Am 11. März 2024 konnte trotz der Enthaltung Deutschlands und der Gegenstimme Frankreichs die Richtlinie zur Plattformarbeit im Rat mit qualifizierter Mehrheit beschlossen werden. Diese Einigung kann als historisch bezeichnet werden, denn nie zuvor konnte ein EU-Rechtsakt ohne die Zustimmung der beiden größten EU-Mitgliedsstaaten Deutschland und Frankreich durchgebracht werden. Da sich die 25 anderen EU-Mitgliedsstaaten einheitlich für die Richtlinie ausgesprochen haben, wurde die erforderliche qualifizierte Mehrheit möglich. Die Regelung soll Beschäftigte auf Online-Plattformen wie z.B. Fahrradbot:innen oder Essenszusteller:innen schützen und ihre Rechte stärken.
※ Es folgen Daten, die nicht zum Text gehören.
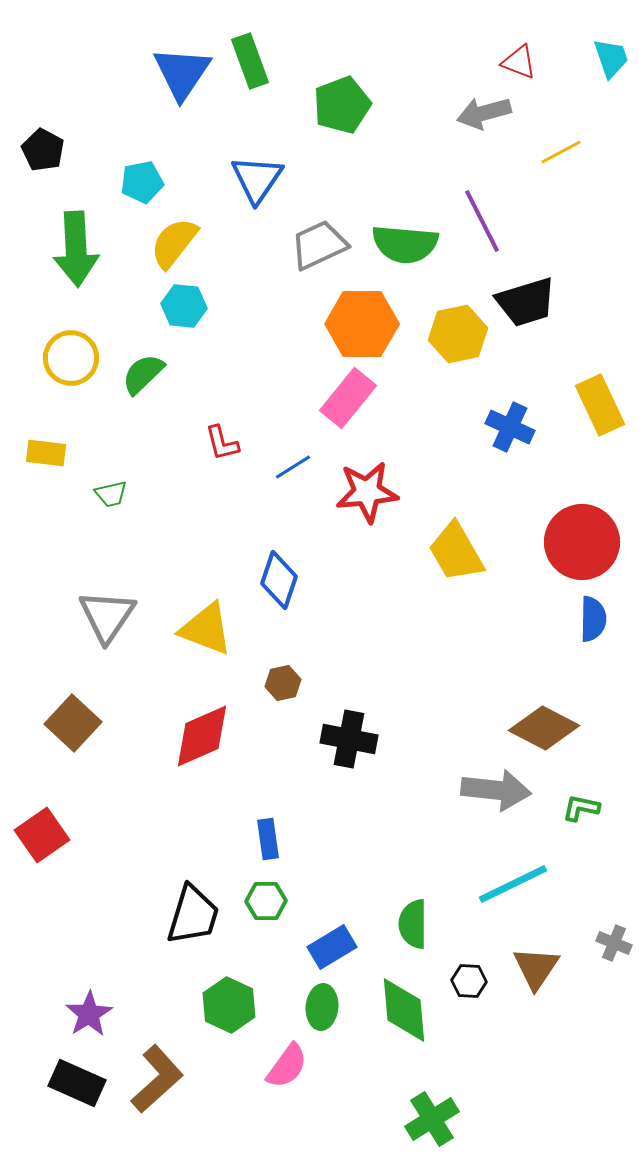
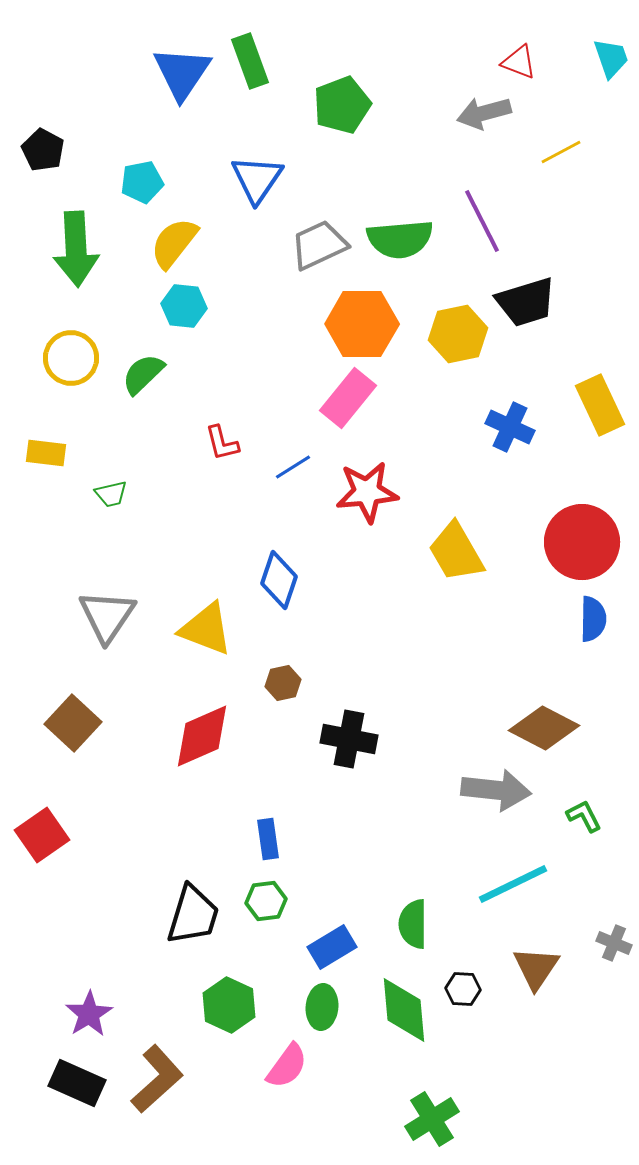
green semicircle at (405, 244): moved 5 px left, 5 px up; rotated 10 degrees counterclockwise
green L-shape at (581, 808): moved 3 px right, 8 px down; rotated 51 degrees clockwise
green hexagon at (266, 901): rotated 6 degrees counterclockwise
black hexagon at (469, 981): moved 6 px left, 8 px down
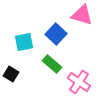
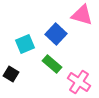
cyan square: moved 1 px right, 2 px down; rotated 12 degrees counterclockwise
Das Ziel ist es, Scheinselbständige in ein unselbständiges Arbeitsverhältnis überzuführen und somit mit allen Rechten und Pflichten eines unselbständig Beschäftigten auszustatten. Die EU-Kommission schätzt, dass über 5 Millionen der mehr als 40 Millionen Platformarbeiter:innen in der EU fälschlich als Scheinselbständige eingestuft sein könnten.
Ein Ende der Scheinselbständigkeit?
Der wichtigste Punkt der neuen Regelung ist die Beweislastumkehr. Liegt die Vermutung eines unselbständigen Beschäftigungsverhältnisses vor, so muss die Plattform beweisen, dass es sich nicht um ein solches handelt. Der/die Arbeitnehmer:in bzw. seine/ihre Vertreter:innen erfahren somit eine erhebliche Entlastung im Rechtsstreit. Wichtig ist auch, dass gegebenfalls alle Arbeitsverhältnisse untersucht werden müssen, sobald ein:e Arbeitnehmer:in neu klassifiziert wird. Die Kriterien, wann ein unselbständiges Beschäftigungsverhältnis vorliegt, sollen nun auf Mitgliedstaatenebene festgelegt werden. Sowohl die EU-Kommission als auch das EU-Parlament und die Gewerkschaften hätten einer einheitlichen EU-Regelung klar den Vorzug gegeben.
Neue Regeln für das algorithmische Management
Die wichtigste Regelung beim sogenannten algorithmischen Management ist, dass keine Kündigung ohne menschliche Prüfung erfolgen darf. Auch der Informationszugang für Arbeitnehmer:innen und insbesondere deren Vertreter:innen (z.B. AK oder Gewerkschaft) wird gesichert. Bei allen automatisierten Entscheidungen können Erklärungen angefragt werden. Die Rechte von Arbeitnehmer:innenvertretungen in Bezug auf Informationszugang bei Rechtsstreitigkeiten wurden ebenfalls bestätigt. Die umfangreiche Sicherstellung der Rechte von Interessenvertretungen wurde entgegen dem Willen Frankreichs bestätigt. Eine der Forderungen der AK war zudem, dass es eigene Kommunikationskanäle zwischen den Mitarbeiter:innen und Arbeitnehmer:innenvertretungen geben muss, die nicht von den Plattformen überwacht werden dürfen. Dieses Anliegen konnte durchgesetzt werden.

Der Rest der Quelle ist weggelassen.